The question is can the world afford that moment? I do not think so.
Q9– What is your view of Arab ethnicities in Iran?
A9– Iran is a country of 70 million people. It has been for centuries a mosaic of different ethnic groups, cultures and religions. The richness of Iran’s civilization stems from the many cultures and ethnicities we have. Out identity is an actual collection and infusion of multiple unique identities that have lived together through the ages.
From my point of view, whether Kurdish, Arab, Balouch or Azari, whether Shia, Sunni, Christian or Jewish, every Iranian citizen has to feel and be equal under the law, with full protection and practical sense of common ownership and belonging to the nation. The only way to guarantee this is through the rule of law and practice of a democratic, secular Constitution based on the Universal Declaration of Human Rights. This is what I subscribe to, and have pledged to attain for my homeland.
Q10– Do you dream of being shah of Iran? If it happens, how will you deal with the gulf countries, especially Kuwait?
A10– I dream of helping liberate my homeland from this transient medieval system of clerical rule. It is the Iranian people whose dream and decision will determine the final form of our future constitution and government. Having said that, and in view of my homelands culture and history, I am confident that a modern constitutional monarchy, similar to that of Japan, Spain, UK and Sweden, will be perfectly capable in institutionalizing democracy and help usher in modernity, progress and development.

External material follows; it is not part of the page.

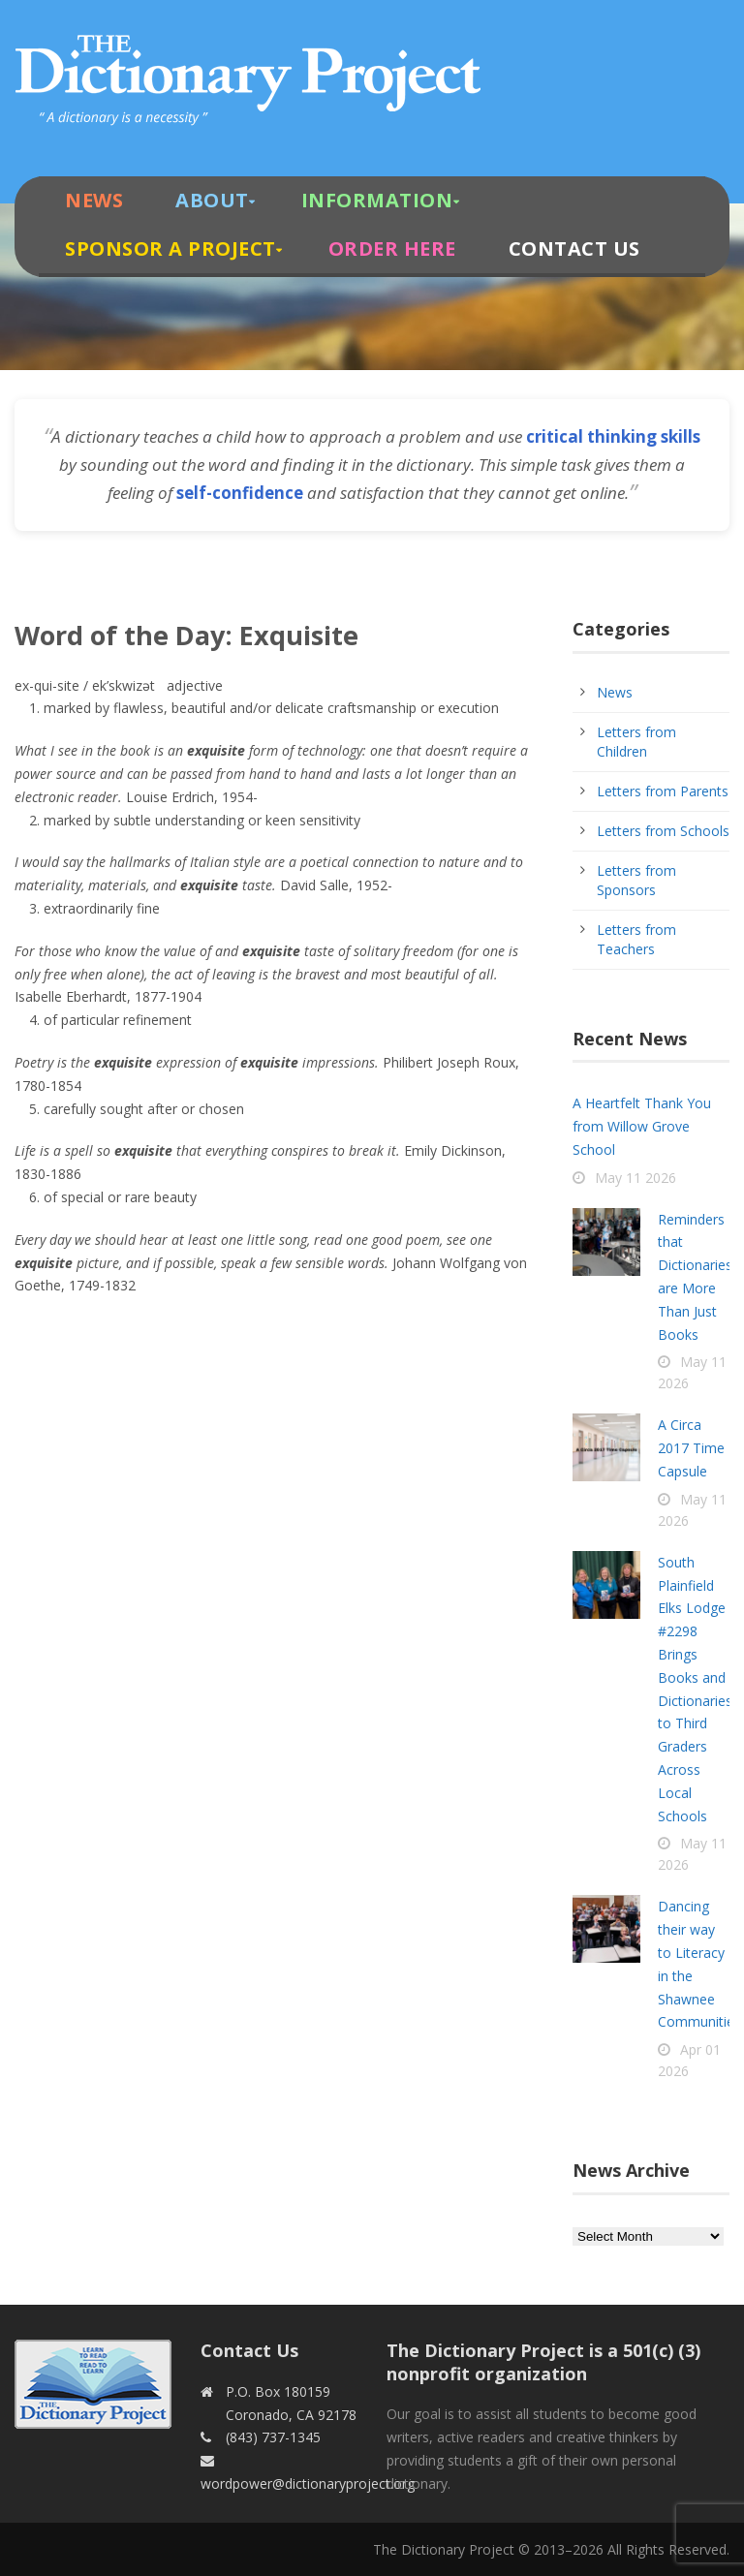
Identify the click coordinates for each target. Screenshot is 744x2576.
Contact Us (574, 248)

As to Iran’s regional policy, it will, of course, be set by our future government and shall be reflective of the will of the Iranian people who aspire to a strong bond and friendly relations with all our neighbors. Personally however I am fully certain that a different era awaits our region, one which will be based on friendship, security and prosperity for our peoples. Relationships are based on individual decisions and actions. My generation will not loose a day or an opportunity to reach out to our neighbors. We have little time to waist and it can only be spent on building friendship and trust, and not by breeding conflict.
As for Kuwait we are particularly proud of the strong bond and friendship that exits between our two people with so many of our families having built strong foundations of common heritage through extended multi-generational linkage.

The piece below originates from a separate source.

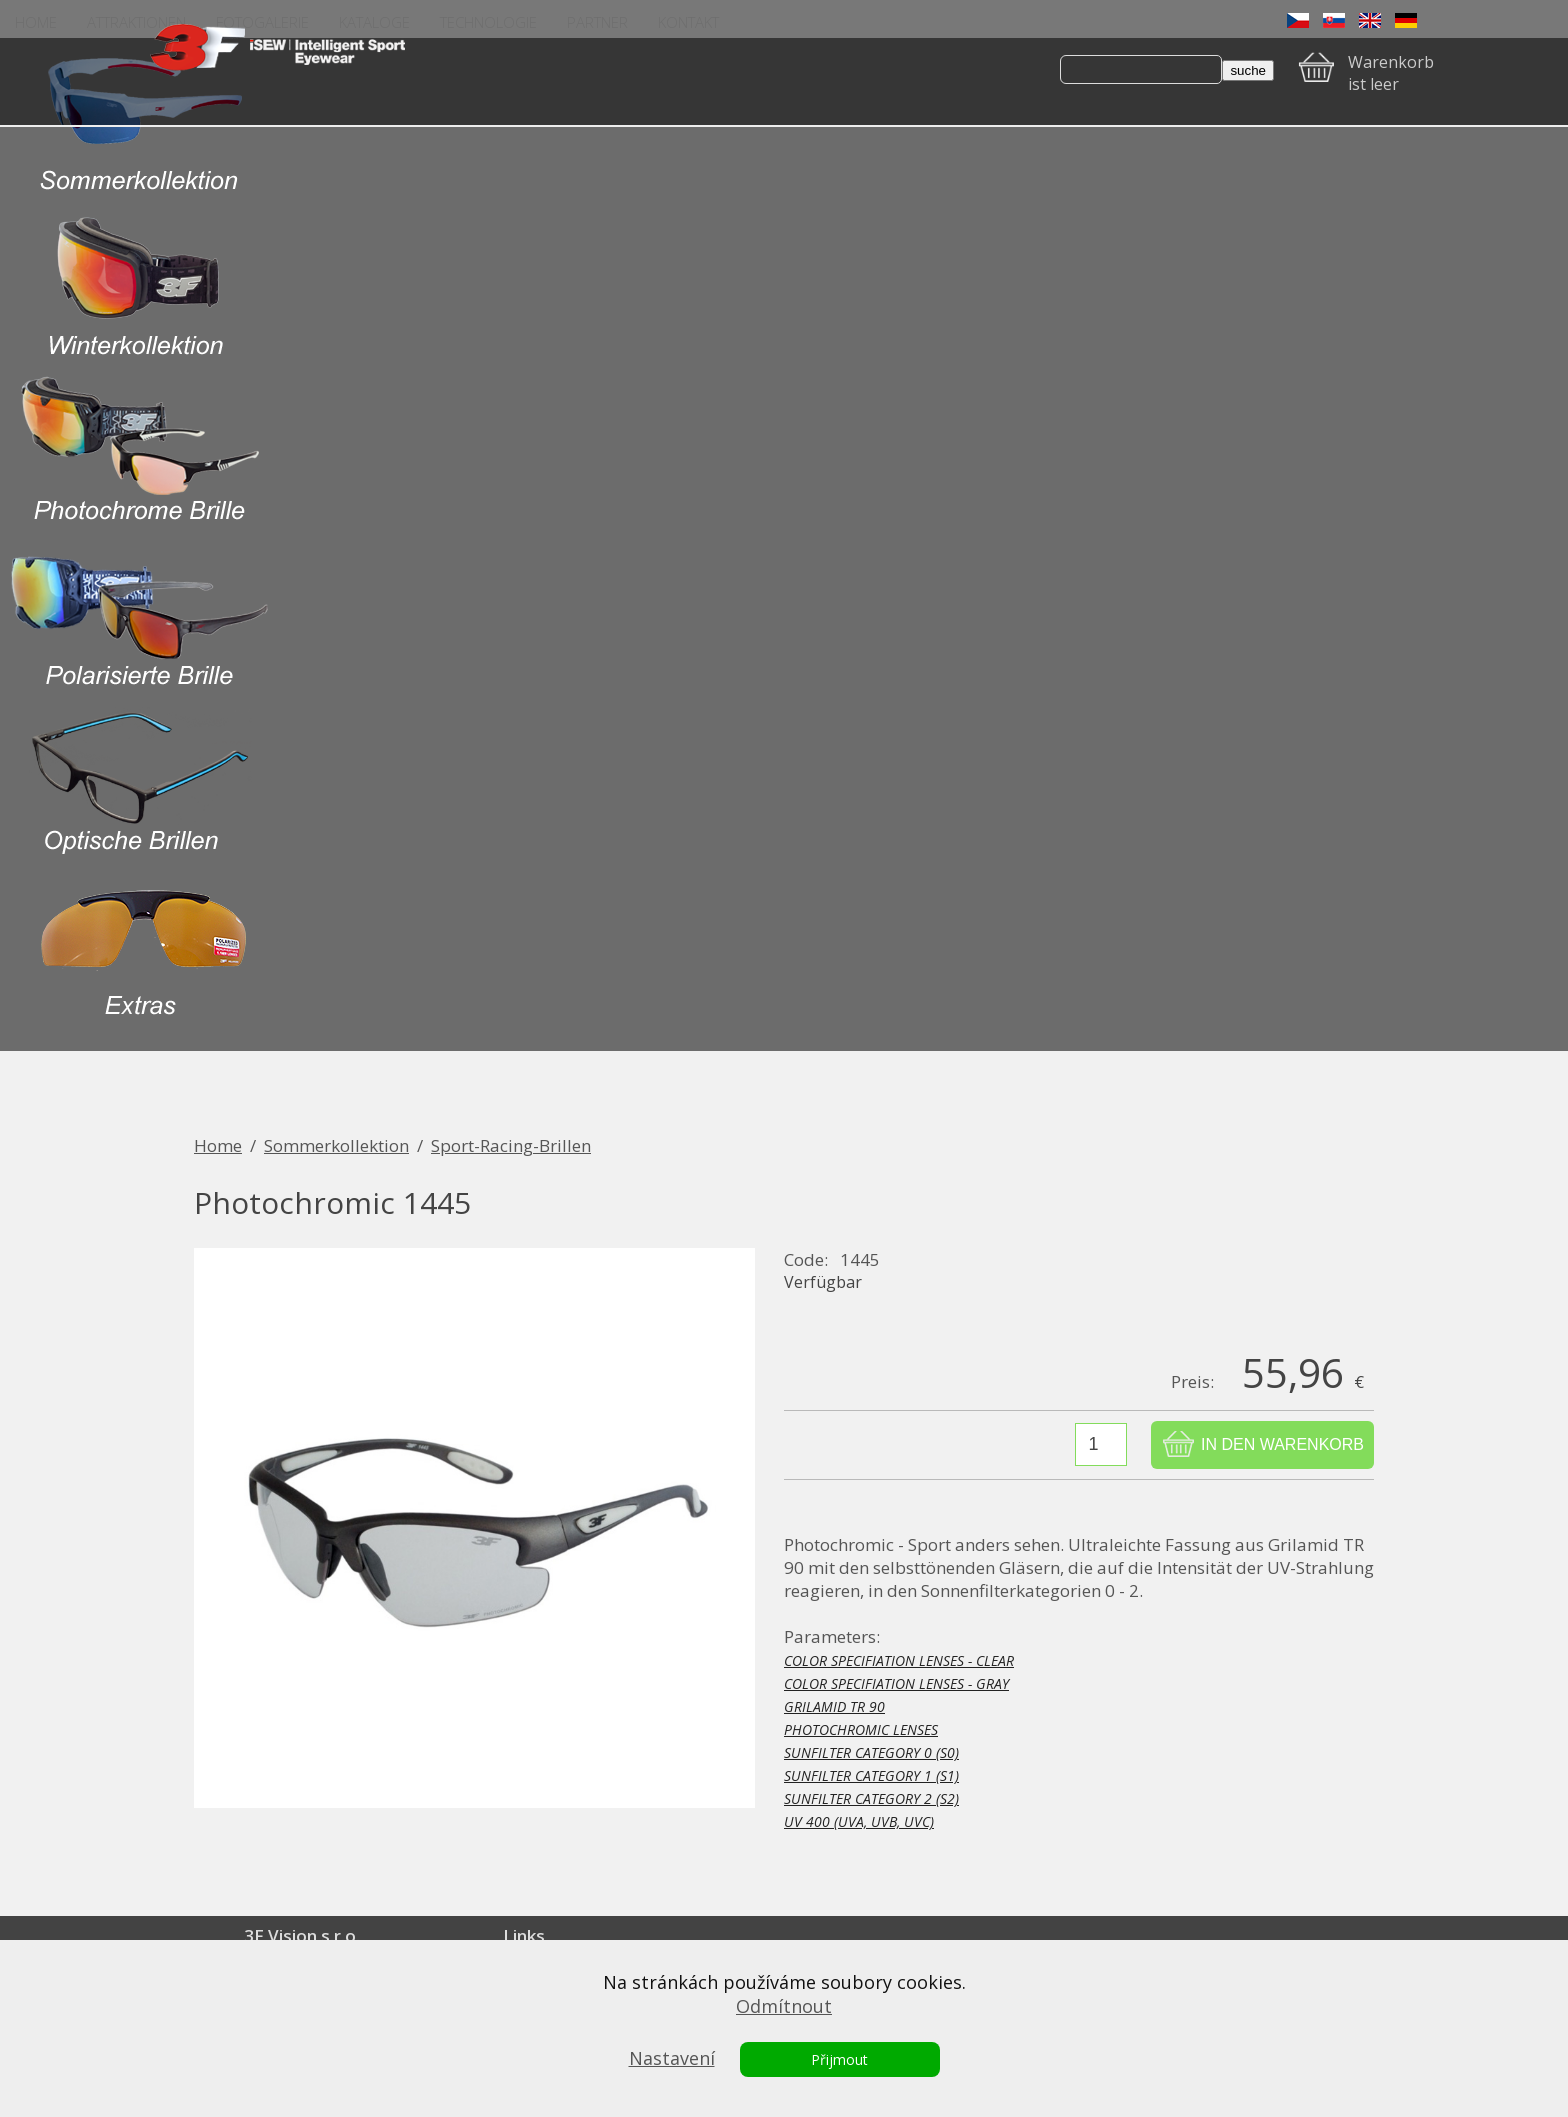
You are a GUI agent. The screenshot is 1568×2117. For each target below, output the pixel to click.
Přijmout (839, 2059)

Q11– What is your vision to the Iranian dispute with the Emirates over the three islands?
A11– Again, we have much more in common with our Emirate brothers than needs to be built upon. The era of conflict and confrontation will be replaced with one of trust, friendship and regional prosperity.

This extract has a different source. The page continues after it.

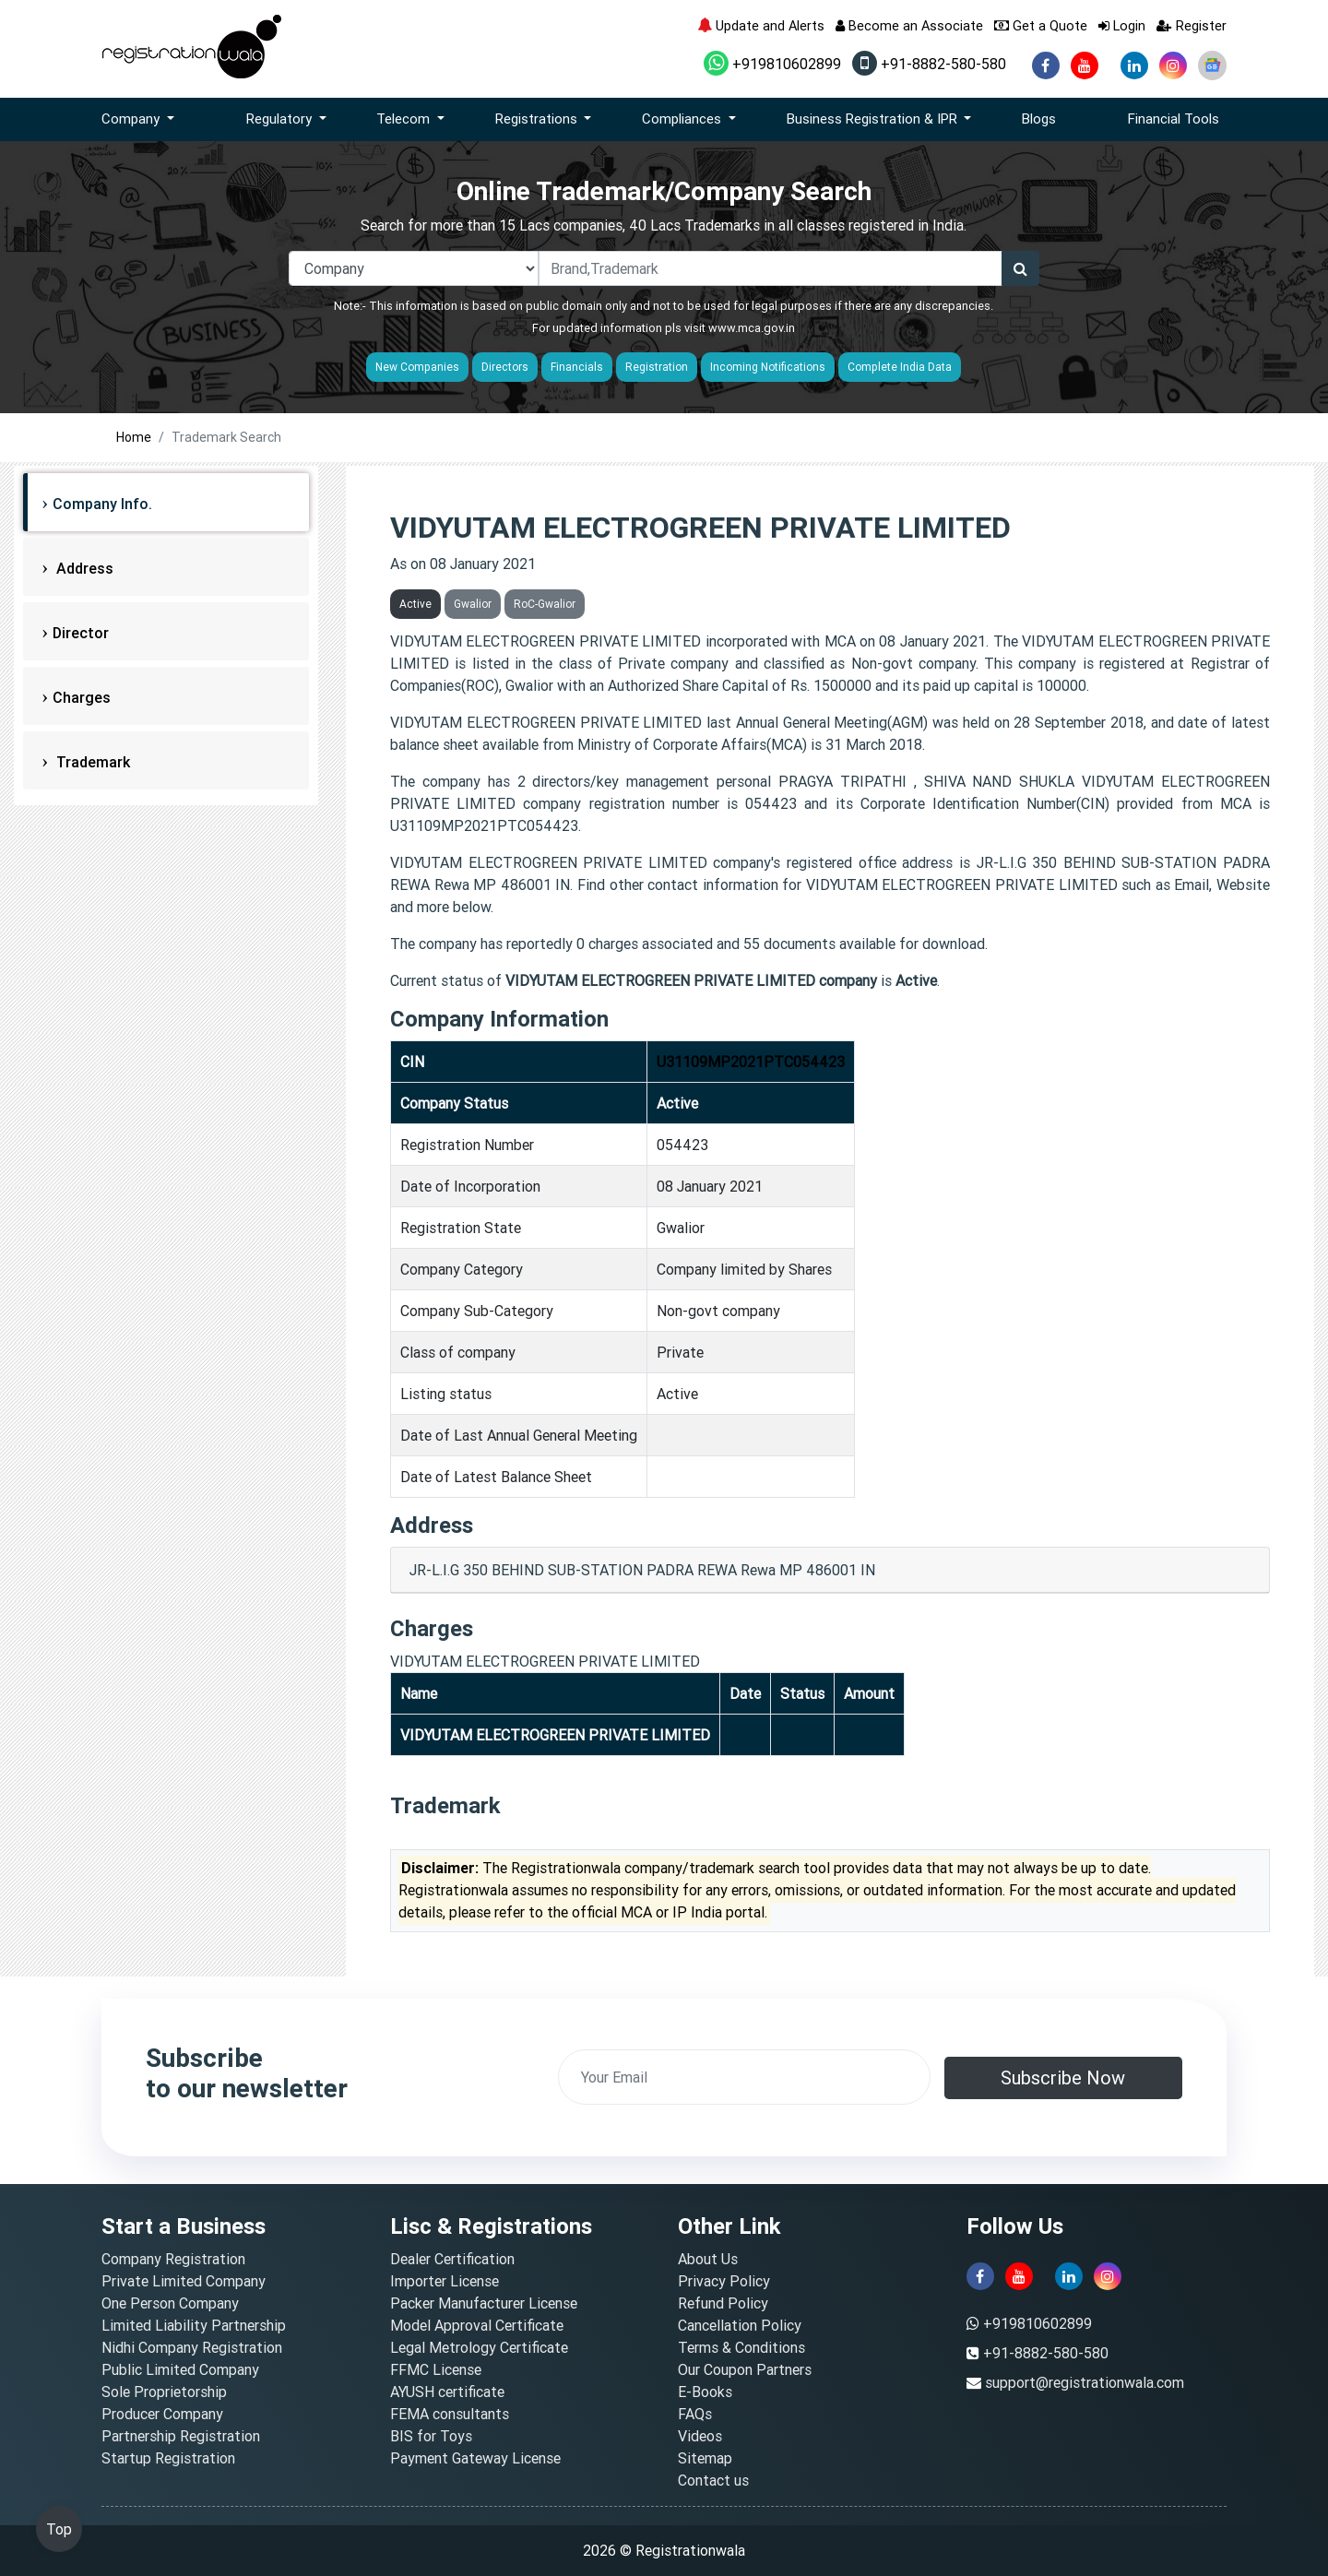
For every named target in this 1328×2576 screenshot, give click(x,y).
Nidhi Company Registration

Q12– Do you think that Iran interferes negatively in the Iraqi issue?
A12– Clearly there is plenty of circumstantial as well as concrete evidence pointing to this fact. The reason for this is two folds: a) the clerical regime could not have sat aside idly and watch its neighbor set the precedence of stability, modernity and a secular democratic state; b) the ability to sustain chaos gives the Islamic republic to set the stage for an opportunity to replicate itself in a land which is home to Najaf and Karbala, shiism’s two holiest cities.